[Task material]
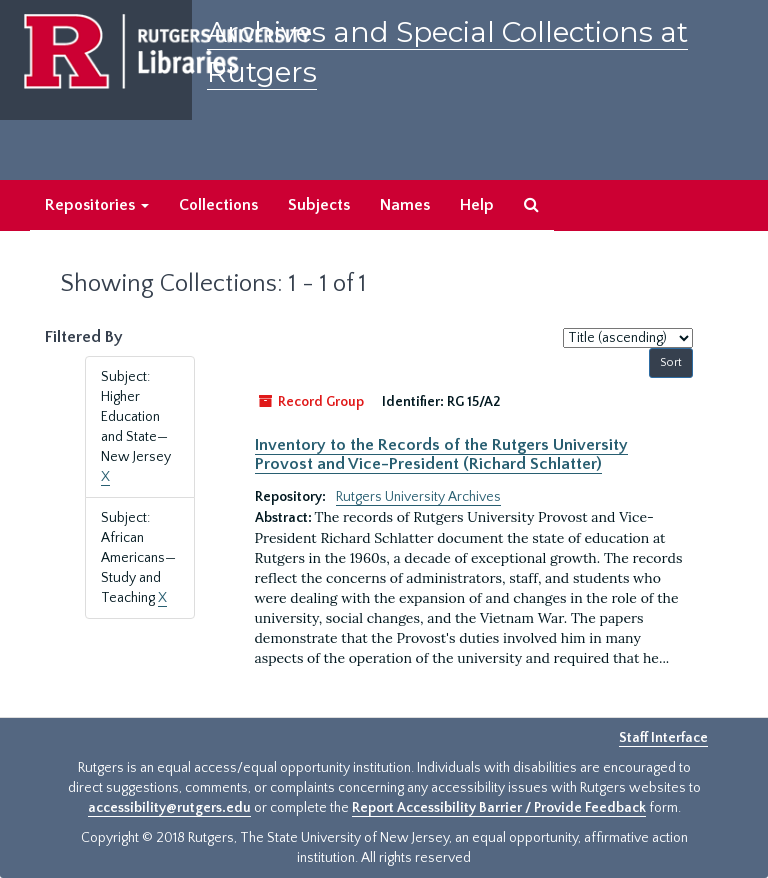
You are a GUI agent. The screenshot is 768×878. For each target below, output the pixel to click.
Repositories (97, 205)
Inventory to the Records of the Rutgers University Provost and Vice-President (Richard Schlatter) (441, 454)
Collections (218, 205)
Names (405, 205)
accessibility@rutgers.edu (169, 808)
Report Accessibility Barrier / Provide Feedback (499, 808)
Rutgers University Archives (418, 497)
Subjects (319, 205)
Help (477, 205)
[/Task material]
[Task material]
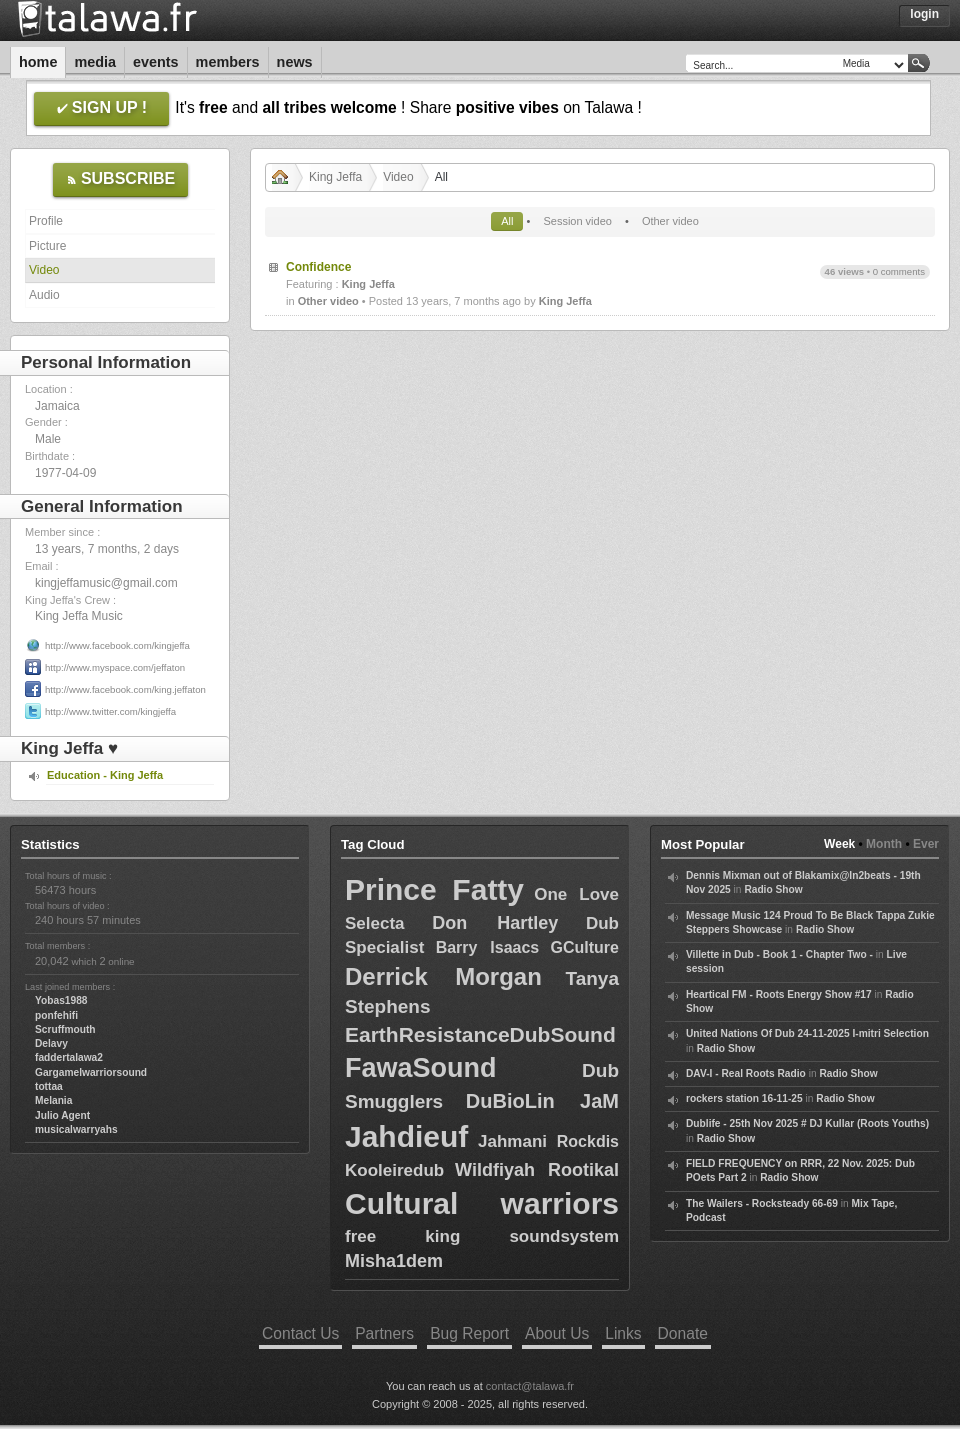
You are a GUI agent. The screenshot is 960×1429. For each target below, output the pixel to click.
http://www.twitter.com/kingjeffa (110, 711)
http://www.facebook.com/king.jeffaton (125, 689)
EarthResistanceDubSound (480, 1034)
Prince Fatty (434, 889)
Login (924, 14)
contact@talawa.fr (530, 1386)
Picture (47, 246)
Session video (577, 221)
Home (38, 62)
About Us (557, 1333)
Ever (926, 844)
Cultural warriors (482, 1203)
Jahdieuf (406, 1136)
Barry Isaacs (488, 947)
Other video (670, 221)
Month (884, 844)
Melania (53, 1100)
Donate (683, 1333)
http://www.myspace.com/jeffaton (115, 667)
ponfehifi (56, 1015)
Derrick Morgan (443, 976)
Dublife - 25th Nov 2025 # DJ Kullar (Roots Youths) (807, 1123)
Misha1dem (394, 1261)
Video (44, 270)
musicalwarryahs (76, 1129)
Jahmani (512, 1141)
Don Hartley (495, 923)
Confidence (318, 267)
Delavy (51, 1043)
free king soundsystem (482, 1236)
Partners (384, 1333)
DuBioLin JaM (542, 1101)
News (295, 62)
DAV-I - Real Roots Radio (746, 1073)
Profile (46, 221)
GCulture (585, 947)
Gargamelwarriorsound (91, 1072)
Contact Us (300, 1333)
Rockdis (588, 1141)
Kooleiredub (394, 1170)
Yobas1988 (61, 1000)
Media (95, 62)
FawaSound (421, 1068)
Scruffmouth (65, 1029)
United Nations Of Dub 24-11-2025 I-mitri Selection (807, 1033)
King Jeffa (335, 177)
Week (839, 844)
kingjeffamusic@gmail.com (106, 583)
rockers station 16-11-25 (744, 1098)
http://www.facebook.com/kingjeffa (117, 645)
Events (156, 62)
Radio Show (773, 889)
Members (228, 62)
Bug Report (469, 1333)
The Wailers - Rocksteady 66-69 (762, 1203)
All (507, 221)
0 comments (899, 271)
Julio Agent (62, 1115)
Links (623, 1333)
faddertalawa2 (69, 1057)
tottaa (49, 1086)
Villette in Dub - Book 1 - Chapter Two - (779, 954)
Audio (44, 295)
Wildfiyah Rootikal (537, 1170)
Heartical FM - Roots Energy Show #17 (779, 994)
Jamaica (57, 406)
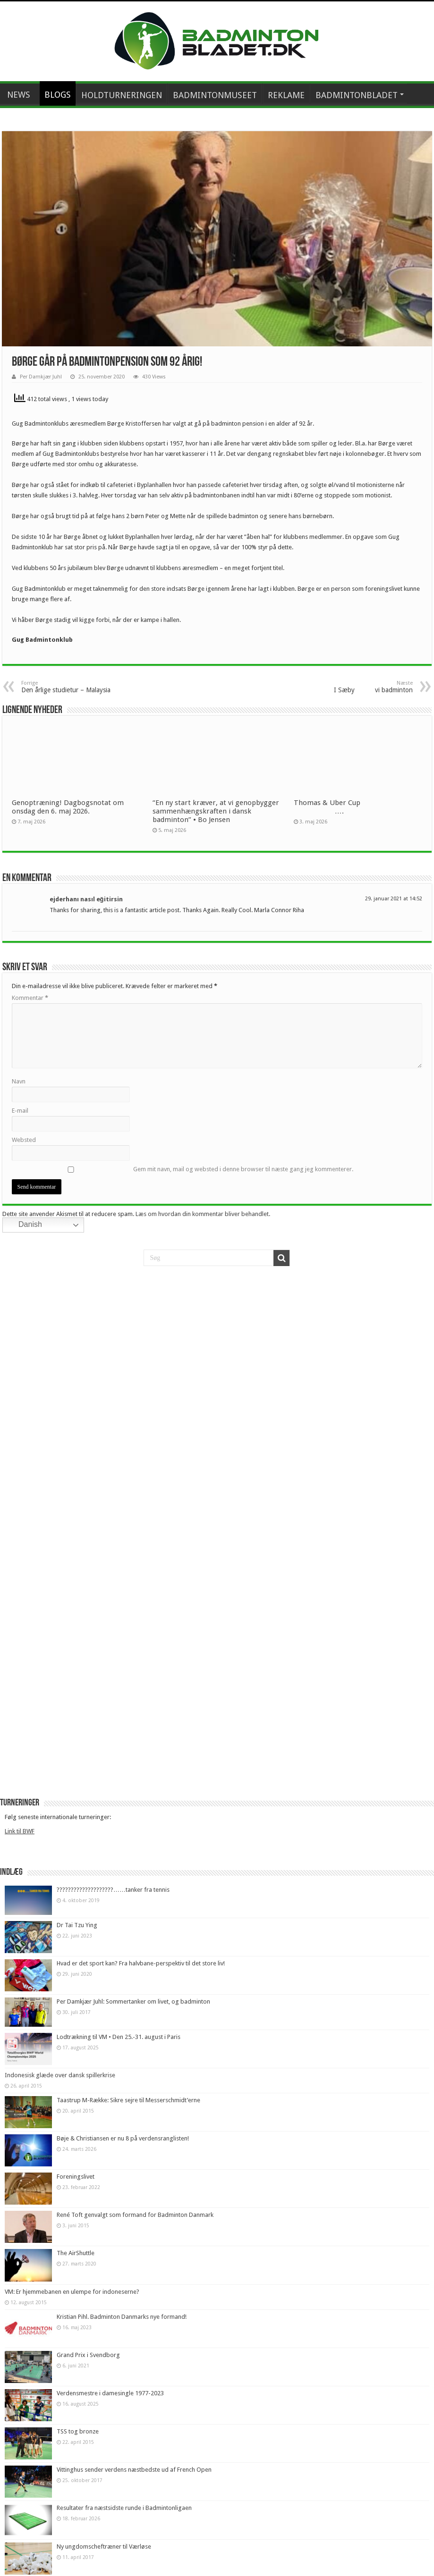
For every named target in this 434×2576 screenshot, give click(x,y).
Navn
[/Task material]
[Task material]
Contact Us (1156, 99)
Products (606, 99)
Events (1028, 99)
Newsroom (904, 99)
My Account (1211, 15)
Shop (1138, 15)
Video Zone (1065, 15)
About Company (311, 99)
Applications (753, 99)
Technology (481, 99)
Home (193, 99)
[/Task material]
● **Task brief**:
Please copy, exactly and with nothing else, the lines above beginning at the line that has "You are a GUI agent. The screenshot is 768×878." and ending with the line that has "Help (477, 205)".

● **Solution to this exercise**:
You are a GUI agent. The screenshot is 768×878. For each target below, output the pixel to click.
Repositories (97, 205)
Inventory to the Records of the Rutgers University Provost and Vice-President (Richard Schlatter) (441, 454)
Collections (218, 205)
Names (405, 205)
accessibility@rutgers.edu (169, 808)
Report Accessibility Barrier / Provide Feedback (499, 808)
Rutgers University Archives (418, 497)
Subjects (319, 205)
Help (477, 205)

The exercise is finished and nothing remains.